Want to show : Null space of $A$ = $($Column space of $A^*)^\perp$ where $A\in M_{m\times n} (F)$
$^*$ is conjugate transpose
Note that both are subspaces of $F^n$
Let $x\in N(A)$ and $y\in Col(A^*)$
$\Rightarrow Ax=0$ and $\exists z\in F^m $ such that $A^* z = y$
Consider $\langle x,y\rangle =\langle x,A^*z\rangle = \langle Ax, z\rangle=0$
Since $x$ and $y$ were arbitrary elements of $N(A)$ and $col(A^*)$ respectively, so it is reasonable to conclude $N(A)=col(A^*)^\perp $? or do I need to explicitly do element chasing in order to prove the result?

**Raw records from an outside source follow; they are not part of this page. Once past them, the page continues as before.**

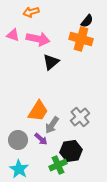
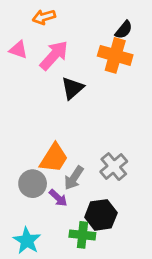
pink arrow: (38, 39) -> (54, 55), turned -60
gray circle: (18, 140) -> (33, 184), moved
green cross: (58, 165) -> (82, 235), turned 30

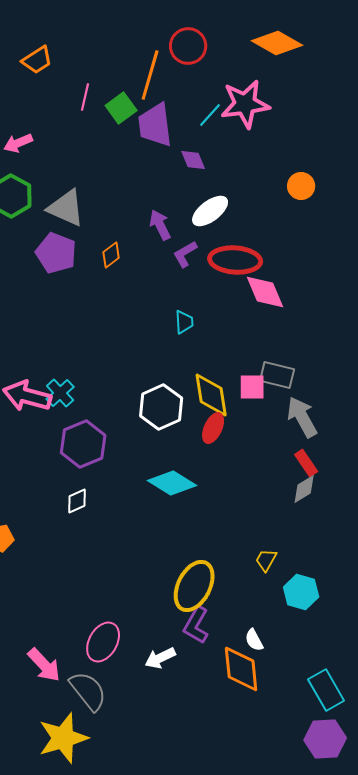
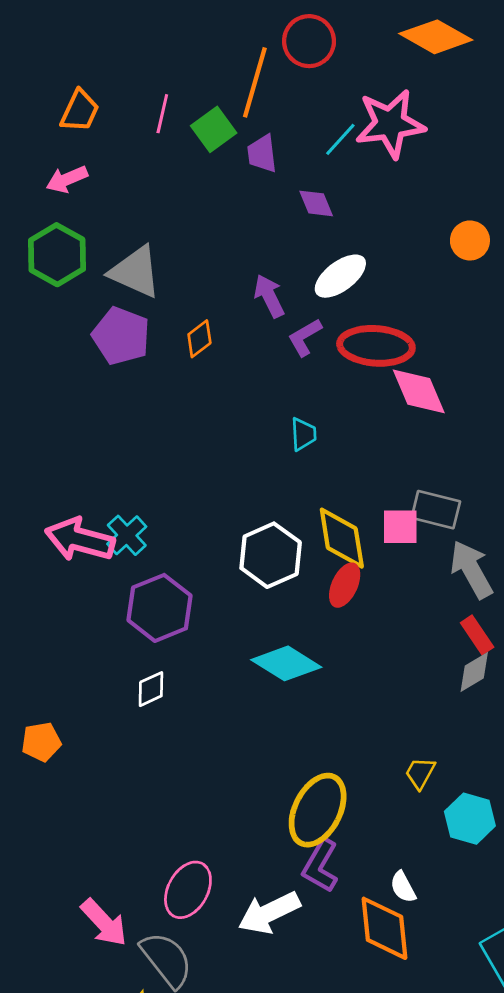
orange trapezoid: (37, 60) -> (80, 111), moved, turned -32
purple trapezoid: (155, 125) -> (262, 154), size x0.6
white arrow: (160, 658) -> (269, 913), size x1.4

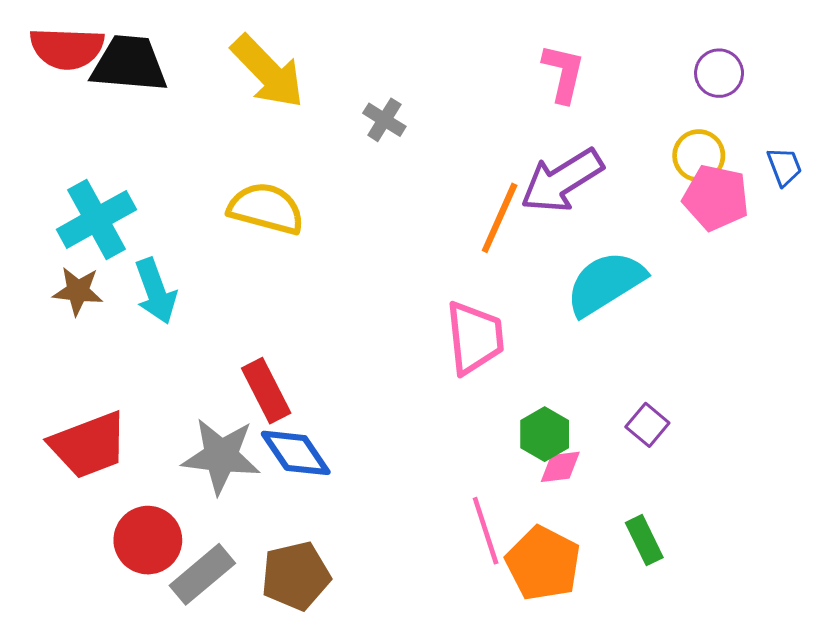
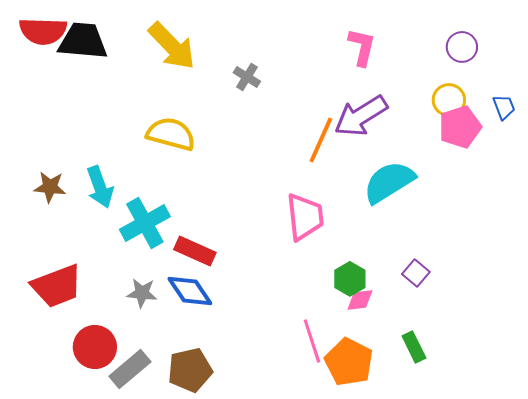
pink pentagon: (716, 198) -> (460, 127), turned -30
cyan cross: (96, 219) -> (145, 223), moved
red rectangle: (266, 391) -> (195, 251), moved, turned -39
gray star: (221, 456) -> (142, 293), size x0.6

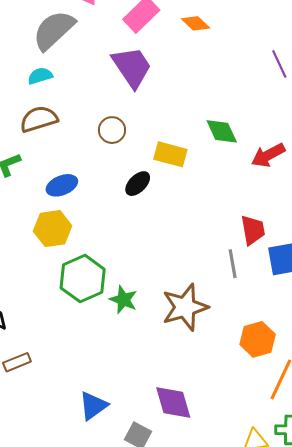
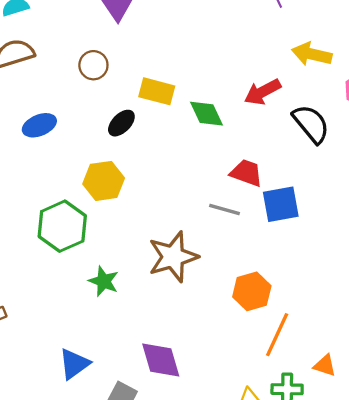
green diamond: (222, 131) -> (207, 114), moved
yellow hexagon: (53, 229) -> (104, 181), moved
red trapezoid: (253, 230) -> (246, 173), turned -60
gray line: (233, 264) -> (225, 210), turned -64
green star: (123, 300) -> (104, 281), moved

Your proved that $N(A) \subseteq \left(\textrm{col}(A^*)\right)^\perp$. However, I don't perceive in what you wrote a clean proof of reverse inclusion, namely $\left(\textrm{col}(A^*)\right)^\perp \subseteq N(A)$.
Let's prove this reverse inclusion. $x \in \left(\textrm{col}(A^*)\right)^\perp$ means that for all $z \in F^m$ we have $\langle A^*(z) , x \rangle = \langle z , A(x) \rangle = 0$. Therefore $x=0$ (because the bilinear form $(x,y) \mapsto \langle x,y \rangle$ is not degenerated).
A comment: I don't understand why you note the base field $F$. It should be $\mathbb C$ as you speak of conjugate.